Implementing Change Data Capture in MS Databases

Seralahthan
10 min readNov 26, 2018

Overview of Change Data

In Data warehouses environment capturing and preserving the state of data across time is one of the core functionality. In the Data warehouses, a timely snapshot of database tables is saved.

In order to do that we need to track down the changes done to the source tables. There are two ways in SQL server that we can use to track down the changes to the source tables.

  • Change Data Tracking (CT)
  • Change Data Capture (CDC)

Change Data Capture (CDC) and Change Tracking (CT) were both introduced in SQL Server 2008 for data tracking. While CDC was only for Enterprise Edition, CT was available for all editions of SQL Server 2008.

SQL Server Change Tracking

SQL Server Change Tracking is the simplest tool for capturing changes to the source tables. CT allows the net changes made to data to be easily returned from a query. This only lets you know that a particular row has changed since your last query.

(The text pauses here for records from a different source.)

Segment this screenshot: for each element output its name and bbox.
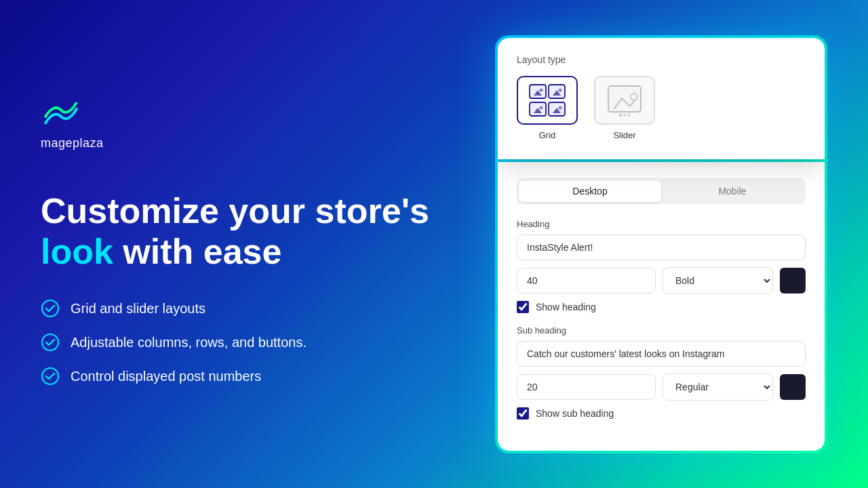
tab-mobile[interactable]: Mobile bbox=[661, 180, 804, 202]
heading-field-group: Heading Bold Regular Light Medium bbox=[517, 219, 806, 313]
slider-label: Slider bbox=[613, 130, 635, 140]
heading-label: Heading bbox=[517, 219, 806, 229]
subheading-label: Sub heading bbox=[517, 325, 806, 336]
logo: mageplaza bbox=[41, 102, 434, 150]
layout-options: Grid bbox=[517, 76, 806, 140]
grid-label: Grid bbox=[539, 130, 556, 140]
right-panel: Layout type bbox=[495, 35, 827, 453]
svg-point-8 bbox=[559, 88, 562, 92]
grid-icon-box bbox=[517, 76, 578, 125]
heading-show-row: Show heading bbox=[517, 301, 806, 313]
heading-color-swatch[interactable] bbox=[780, 268, 806, 293]
svg-point-13 bbox=[619, 114, 622, 117]
headline: Customize your store's look with ease bbox=[41, 191, 434, 272]
check-icon-1 bbox=[41, 299, 60, 318]
svg-point-2 bbox=[42, 368, 58, 384]
features-list: Grid and slider layouts Adjustable colum… bbox=[41, 299, 434, 386]
check-icon-3 bbox=[41, 367, 60, 386]
subheading-controls: Regular Bold Light Medium bbox=[517, 373, 806, 401]
subheading-input[interactable] bbox=[517, 341, 806, 367]
svg-point-15 bbox=[627, 114, 630, 117]
feature-text-2: Adjustable columns, rows, and buttons. bbox=[71, 335, 307, 350]
svg-point-10 bbox=[559, 106, 562, 109]
slider-icon bbox=[606, 83, 644, 117]
heading-controls: Bold Regular Light Medium bbox=[517, 267, 806, 294]
tab-desktop[interactable]: Desktop bbox=[519, 180, 661, 202]
layout-type-label: Layout type bbox=[517, 54, 806, 65]
tabs: Desktop Mobile bbox=[517, 178, 806, 204]
heading-input[interactable] bbox=[517, 235, 806, 260]
show-heading-label: Show heading bbox=[536, 302, 596, 312]
settings-card: Desktop Mobile Heading Bold Regular Li bbox=[498, 162, 825, 451]
subheading-font-size[interactable] bbox=[517, 374, 656, 400]
show-subheading-label: Show sub heading bbox=[536, 408, 614, 419]
feature-item-1: Grid and slider layouts bbox=[41, 299, 434, 318]
heading-font-size[interactable] bbox=[517, 268, 656, 293]
show-heading-checkbox[interactable] bbox=[517, 301, 529, 313]
subheading-color-swatch[interactable] bbox=[780, 374, 806, 400]
logo-text: mageplaza bbox=[41, 136, 434, 150]
layout-option-grid[interactable]: Grid bbox=[517, 76, 578, 140]
feature-item-2: Adjustable columns, rows, and buttons. bbox=[41, 333, 434, 352]
grid-icon bbox=[528, 83, 566, 117]
svg-point-12 bbox=[631, 94, 637, 100]
check-icon-2 bbox=[41, 333, 60, 352]
subheading-font-weight[interactable]: Regular Bold Light Medium bbox=[663, 373, 773, 401]
svg-point-1 bbox=[42, 334, 58, 350]
svg-point-7 bbox=[540, 88, 543, 92]
feature-text-1: Grid and slider layouts bbox=[71, 301, 205, 317]
left-panel: mageplaza Customize your store's look wi… bbox=[41, 102, 434, 386]
svg-point-9 bbox=[540, 106, 543, 109]
panel-inner: Layout type bbox=[498, 38, 825, 451]
feature-item-3: Control displayed post numbers bbox=[41, 367, 434, 386]
slider-icon-box bbox=[594, 76, 655, 125]
headline-part2: with ease bbox=[113, 232, 282, 271]
svg-point-14 bbox=[623, 114, 626, 117]
subheading-show-row: Show sub heading bbox=[517, 407, 806, 420]
headline-part1: Customize your store's bbox=[41, 191, 429, 230]
layout-option-slider[interactable]: Slider bbox=[594, 76, 655, 140]
layout-card: Layout type bbox=[498, 38, 825, 159]
panel-wrapper: Layout type bbox=[495, 35, 827, 453]
feature-text-3: Control displayed post numbers bbox=[71, 369, 261, 384]
subheading-field-group: Sub heading Regular Bold Light Medium bbox=[517, 325, 806, 420]
svg-point-0 bbox=[42, 300, 58, 317]
headline-highlight: look bbox=[41, 232, 113, 271]
heading-font-weight[interactable]: Bold Regular Light Medium bbox=[663, 267, 773, 294]
show-subheading-checkbox[interactable] bbox=[517, 407, 529, 420]
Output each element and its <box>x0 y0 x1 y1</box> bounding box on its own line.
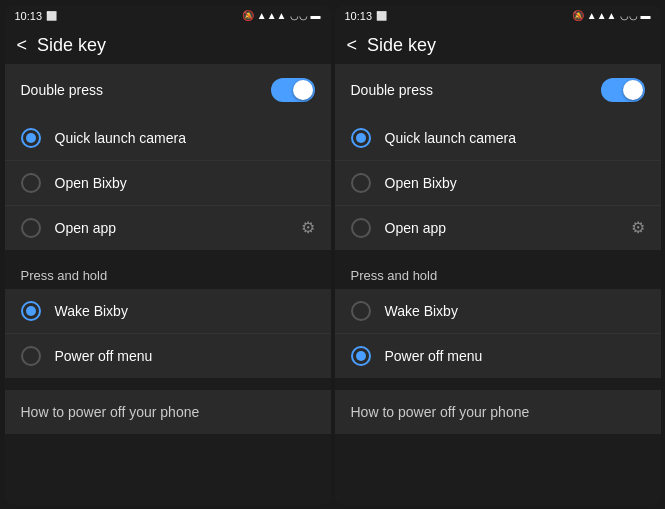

Change Tracking only provides the following facts

  • Has a row changed or not
  • Latest data of the row can be obtained directly from the table that is being tracked.

It doesn’t provide information about

  • How many times it’s changed
  • The various change values over time if there are intermediate change values they get lost
  • There are possibilities of data getting changed while the time we obtain the latest data from the tracked table. Ideally, the fact that a row has changed and information about the change must be available and recorded at the time that the change was made in the same transaction.

The queries you run will return a table that lets you know which rows have changed since the last check, and then let you know the type of DML change. You need to join this table with the source table to actually get the data.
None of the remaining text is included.